Stored data entries:

****************************************

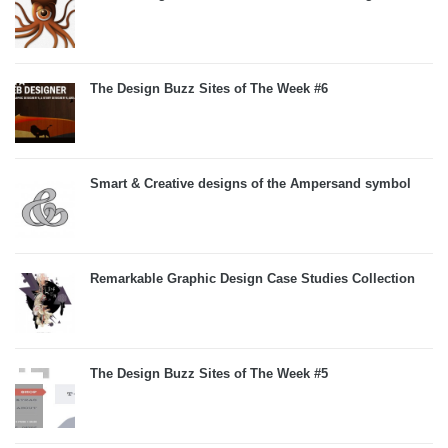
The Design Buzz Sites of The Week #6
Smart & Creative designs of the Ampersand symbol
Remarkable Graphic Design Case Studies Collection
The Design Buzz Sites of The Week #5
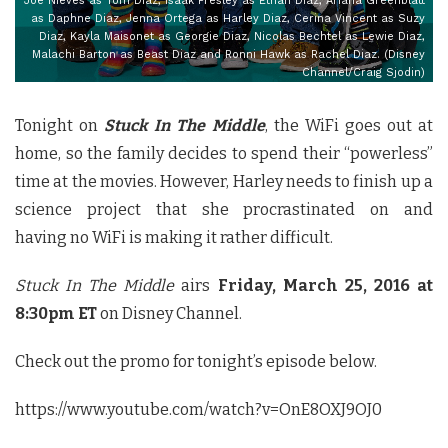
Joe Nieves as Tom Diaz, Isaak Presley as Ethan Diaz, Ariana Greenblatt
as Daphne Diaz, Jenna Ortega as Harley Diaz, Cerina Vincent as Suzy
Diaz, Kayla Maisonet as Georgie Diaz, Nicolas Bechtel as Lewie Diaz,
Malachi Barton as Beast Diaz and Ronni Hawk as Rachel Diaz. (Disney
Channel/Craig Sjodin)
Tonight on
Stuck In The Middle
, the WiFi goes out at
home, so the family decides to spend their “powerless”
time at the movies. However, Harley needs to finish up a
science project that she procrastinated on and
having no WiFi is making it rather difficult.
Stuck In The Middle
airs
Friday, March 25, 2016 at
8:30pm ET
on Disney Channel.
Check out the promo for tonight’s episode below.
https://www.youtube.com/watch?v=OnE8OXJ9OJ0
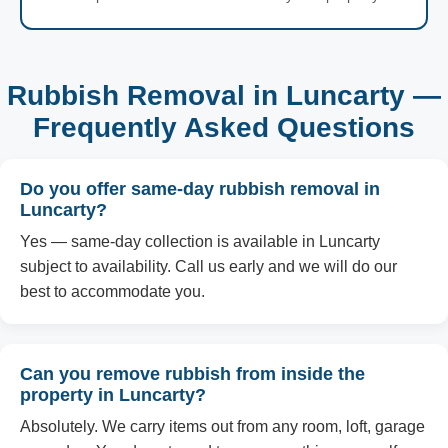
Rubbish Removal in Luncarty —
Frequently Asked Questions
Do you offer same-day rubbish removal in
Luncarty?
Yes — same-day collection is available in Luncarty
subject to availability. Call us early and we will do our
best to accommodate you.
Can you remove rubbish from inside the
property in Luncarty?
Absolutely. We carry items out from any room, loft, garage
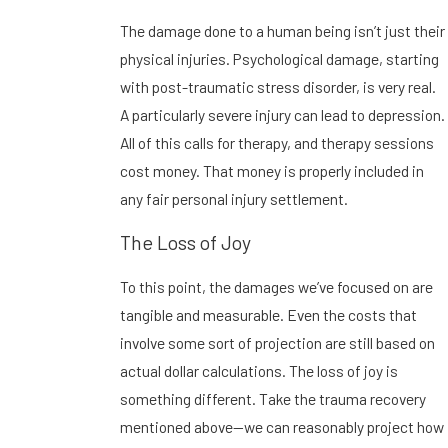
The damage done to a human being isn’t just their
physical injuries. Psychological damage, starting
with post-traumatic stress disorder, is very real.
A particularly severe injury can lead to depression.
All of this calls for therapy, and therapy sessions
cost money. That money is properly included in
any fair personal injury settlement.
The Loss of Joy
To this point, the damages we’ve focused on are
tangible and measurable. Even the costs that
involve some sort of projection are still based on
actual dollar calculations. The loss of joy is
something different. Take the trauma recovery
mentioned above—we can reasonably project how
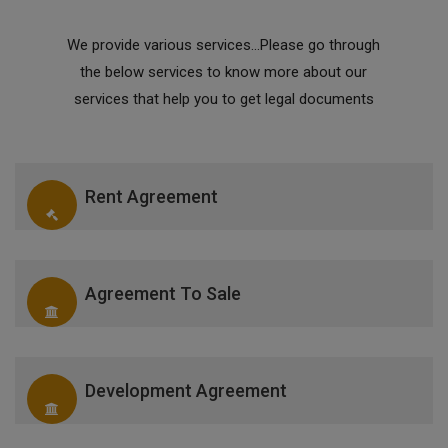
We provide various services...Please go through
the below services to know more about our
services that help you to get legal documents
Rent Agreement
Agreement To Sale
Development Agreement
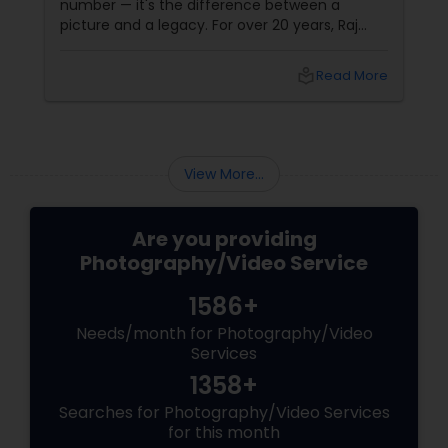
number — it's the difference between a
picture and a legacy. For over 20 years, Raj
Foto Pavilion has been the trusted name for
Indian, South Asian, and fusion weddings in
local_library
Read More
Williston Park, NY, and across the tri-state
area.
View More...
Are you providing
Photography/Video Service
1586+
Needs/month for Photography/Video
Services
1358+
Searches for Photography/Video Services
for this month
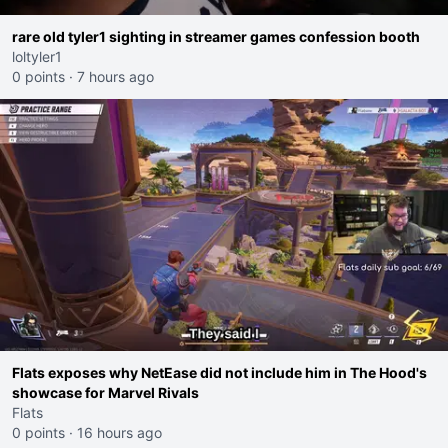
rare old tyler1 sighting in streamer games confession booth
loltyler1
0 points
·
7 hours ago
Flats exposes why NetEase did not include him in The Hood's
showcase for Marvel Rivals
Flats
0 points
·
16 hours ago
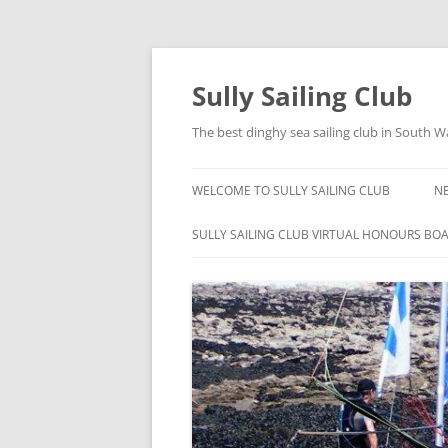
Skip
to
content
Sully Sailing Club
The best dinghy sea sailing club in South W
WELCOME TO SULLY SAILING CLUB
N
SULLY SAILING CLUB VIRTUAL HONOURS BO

****************************************

**What to produce:**
Wherever the word "this" appears in the records above, copy that line.

**Task output:**
All of this calls for therapy, and therapy sessions
To this point, the damages we’ve focused on are
for this month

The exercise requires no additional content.